Task prompt:
Please tally the lines below that contain the word "leleketang" and reply with the total alone.

Records shown:
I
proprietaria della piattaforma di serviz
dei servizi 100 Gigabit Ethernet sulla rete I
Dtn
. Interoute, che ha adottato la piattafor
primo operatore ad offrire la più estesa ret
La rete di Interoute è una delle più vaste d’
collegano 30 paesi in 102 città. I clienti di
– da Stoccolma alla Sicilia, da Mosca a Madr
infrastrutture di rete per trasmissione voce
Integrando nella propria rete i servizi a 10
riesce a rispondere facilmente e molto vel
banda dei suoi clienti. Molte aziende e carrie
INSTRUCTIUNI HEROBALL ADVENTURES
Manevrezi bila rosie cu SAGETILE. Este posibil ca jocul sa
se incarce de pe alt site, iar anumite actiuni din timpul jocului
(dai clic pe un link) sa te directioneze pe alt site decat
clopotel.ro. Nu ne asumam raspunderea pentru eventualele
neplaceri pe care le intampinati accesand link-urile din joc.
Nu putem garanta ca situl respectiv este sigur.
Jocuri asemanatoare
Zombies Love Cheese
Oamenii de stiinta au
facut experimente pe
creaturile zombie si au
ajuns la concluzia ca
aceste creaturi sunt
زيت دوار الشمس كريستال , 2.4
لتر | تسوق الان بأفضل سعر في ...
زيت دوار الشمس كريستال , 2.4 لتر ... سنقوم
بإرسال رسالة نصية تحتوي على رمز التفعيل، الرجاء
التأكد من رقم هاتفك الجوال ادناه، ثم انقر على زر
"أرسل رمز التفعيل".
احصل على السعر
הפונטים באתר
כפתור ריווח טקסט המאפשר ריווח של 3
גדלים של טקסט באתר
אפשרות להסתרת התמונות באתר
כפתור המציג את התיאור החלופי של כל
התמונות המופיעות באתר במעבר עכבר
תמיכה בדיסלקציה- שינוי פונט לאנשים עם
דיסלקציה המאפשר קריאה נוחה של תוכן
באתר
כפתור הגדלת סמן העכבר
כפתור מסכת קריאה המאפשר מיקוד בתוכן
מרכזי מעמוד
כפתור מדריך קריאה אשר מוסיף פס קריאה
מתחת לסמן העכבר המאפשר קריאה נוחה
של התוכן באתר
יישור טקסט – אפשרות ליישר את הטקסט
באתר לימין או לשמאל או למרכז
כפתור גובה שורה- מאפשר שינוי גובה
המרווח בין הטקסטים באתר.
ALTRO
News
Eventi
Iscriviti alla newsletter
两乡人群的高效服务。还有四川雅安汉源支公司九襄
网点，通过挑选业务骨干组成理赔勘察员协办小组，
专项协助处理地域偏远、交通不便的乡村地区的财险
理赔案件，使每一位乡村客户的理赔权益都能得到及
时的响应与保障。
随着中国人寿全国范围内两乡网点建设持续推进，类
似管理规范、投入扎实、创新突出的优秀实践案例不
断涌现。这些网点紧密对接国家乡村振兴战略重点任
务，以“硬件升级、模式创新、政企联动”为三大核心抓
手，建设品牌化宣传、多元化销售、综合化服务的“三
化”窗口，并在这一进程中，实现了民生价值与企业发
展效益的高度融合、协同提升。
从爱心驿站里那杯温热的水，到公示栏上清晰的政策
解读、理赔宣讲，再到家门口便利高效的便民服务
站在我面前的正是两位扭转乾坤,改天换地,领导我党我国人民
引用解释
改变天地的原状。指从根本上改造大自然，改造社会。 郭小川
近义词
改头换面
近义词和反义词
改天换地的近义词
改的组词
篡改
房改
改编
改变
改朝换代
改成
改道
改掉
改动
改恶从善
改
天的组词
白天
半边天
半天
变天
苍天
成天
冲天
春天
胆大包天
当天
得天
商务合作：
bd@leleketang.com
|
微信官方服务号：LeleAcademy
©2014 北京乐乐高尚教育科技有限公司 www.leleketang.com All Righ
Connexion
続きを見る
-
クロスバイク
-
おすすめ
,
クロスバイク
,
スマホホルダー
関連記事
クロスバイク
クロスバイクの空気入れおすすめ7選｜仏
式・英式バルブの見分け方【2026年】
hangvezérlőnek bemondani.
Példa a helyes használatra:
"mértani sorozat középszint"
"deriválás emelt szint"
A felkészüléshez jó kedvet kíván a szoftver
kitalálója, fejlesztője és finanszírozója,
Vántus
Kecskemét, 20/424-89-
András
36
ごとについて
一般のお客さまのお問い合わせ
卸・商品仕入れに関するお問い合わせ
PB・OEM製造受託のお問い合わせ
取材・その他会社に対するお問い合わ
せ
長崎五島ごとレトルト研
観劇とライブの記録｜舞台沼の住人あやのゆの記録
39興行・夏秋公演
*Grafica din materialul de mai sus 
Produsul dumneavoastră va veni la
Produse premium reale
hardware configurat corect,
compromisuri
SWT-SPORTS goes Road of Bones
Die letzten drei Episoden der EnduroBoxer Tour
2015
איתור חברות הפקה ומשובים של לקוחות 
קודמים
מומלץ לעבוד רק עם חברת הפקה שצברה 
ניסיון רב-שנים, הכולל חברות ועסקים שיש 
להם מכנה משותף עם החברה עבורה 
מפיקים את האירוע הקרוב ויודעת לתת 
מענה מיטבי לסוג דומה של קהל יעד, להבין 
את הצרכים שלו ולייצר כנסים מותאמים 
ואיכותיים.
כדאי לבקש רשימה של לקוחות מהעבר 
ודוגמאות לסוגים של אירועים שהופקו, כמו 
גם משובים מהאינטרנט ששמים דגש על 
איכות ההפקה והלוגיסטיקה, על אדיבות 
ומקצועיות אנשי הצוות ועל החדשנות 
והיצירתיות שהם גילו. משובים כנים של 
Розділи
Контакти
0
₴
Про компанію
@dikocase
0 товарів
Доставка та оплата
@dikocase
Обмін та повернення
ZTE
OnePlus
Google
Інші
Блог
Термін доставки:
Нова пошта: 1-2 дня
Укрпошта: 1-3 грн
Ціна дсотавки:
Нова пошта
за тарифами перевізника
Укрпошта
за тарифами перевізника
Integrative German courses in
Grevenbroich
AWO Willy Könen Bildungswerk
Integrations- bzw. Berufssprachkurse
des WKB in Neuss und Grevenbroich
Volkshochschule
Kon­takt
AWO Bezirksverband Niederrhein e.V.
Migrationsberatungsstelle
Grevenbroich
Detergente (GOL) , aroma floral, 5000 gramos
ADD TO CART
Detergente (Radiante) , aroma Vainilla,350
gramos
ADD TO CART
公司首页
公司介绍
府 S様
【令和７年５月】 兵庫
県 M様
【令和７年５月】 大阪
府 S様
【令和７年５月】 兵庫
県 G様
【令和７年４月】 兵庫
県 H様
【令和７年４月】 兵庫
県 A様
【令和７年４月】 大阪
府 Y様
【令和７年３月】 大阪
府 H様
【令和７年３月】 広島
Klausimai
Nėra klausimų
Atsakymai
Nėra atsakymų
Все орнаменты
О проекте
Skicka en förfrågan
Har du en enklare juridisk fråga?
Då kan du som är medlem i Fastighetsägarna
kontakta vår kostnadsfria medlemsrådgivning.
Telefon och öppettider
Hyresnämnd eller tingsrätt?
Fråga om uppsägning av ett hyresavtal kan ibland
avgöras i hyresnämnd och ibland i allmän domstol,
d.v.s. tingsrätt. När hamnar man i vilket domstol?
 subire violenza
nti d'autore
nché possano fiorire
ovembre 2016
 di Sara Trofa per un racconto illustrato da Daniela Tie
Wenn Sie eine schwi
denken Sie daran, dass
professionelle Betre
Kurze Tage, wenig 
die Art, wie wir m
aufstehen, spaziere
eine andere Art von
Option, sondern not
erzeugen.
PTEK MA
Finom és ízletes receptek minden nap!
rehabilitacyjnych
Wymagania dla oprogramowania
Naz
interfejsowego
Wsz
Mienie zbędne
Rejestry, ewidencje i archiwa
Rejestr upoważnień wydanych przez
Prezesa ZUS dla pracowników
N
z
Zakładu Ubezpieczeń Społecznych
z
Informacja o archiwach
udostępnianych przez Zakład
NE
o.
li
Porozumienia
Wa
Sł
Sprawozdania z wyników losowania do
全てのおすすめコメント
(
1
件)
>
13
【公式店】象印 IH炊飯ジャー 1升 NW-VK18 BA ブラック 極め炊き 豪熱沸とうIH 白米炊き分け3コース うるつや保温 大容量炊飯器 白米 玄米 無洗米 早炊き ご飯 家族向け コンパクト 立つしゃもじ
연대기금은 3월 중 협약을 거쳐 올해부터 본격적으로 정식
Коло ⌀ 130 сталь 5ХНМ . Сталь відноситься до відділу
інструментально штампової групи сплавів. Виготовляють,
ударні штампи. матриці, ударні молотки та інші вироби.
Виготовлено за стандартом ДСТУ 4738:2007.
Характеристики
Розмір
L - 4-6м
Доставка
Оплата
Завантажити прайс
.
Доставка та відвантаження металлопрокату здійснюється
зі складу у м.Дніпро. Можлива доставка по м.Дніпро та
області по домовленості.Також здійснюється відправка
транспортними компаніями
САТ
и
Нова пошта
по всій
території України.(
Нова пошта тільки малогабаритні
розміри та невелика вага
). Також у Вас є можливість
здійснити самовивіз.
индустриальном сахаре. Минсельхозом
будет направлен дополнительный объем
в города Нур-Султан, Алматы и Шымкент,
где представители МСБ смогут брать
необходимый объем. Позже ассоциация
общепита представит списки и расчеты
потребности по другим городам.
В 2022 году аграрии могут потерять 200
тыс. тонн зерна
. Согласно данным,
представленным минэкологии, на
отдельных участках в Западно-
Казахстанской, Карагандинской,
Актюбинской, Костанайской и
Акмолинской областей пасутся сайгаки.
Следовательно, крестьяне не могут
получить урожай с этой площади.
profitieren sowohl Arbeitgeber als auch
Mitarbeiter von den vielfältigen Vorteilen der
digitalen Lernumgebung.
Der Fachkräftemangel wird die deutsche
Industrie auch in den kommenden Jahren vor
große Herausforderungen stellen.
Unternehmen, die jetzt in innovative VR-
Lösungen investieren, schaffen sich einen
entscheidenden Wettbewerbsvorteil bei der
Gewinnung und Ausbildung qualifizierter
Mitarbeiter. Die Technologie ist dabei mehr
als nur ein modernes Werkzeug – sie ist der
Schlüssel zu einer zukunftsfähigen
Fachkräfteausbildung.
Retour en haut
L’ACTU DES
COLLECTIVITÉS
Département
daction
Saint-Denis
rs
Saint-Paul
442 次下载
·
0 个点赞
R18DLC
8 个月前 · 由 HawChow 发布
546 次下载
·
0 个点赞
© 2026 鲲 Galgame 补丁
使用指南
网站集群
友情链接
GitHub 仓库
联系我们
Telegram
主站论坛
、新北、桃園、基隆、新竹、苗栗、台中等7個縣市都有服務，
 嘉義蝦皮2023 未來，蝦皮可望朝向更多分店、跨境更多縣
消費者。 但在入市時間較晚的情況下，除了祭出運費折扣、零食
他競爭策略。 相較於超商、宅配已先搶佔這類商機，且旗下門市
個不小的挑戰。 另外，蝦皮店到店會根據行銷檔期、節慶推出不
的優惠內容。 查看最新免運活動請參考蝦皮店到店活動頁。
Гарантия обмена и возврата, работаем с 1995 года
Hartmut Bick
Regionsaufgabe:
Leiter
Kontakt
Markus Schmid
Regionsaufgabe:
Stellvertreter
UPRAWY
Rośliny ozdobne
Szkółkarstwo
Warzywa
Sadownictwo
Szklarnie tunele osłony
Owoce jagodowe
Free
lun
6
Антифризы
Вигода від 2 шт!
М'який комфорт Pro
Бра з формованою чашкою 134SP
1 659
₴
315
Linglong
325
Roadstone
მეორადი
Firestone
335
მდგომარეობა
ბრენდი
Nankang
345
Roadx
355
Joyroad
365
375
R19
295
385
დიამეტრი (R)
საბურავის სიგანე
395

Answer space:
2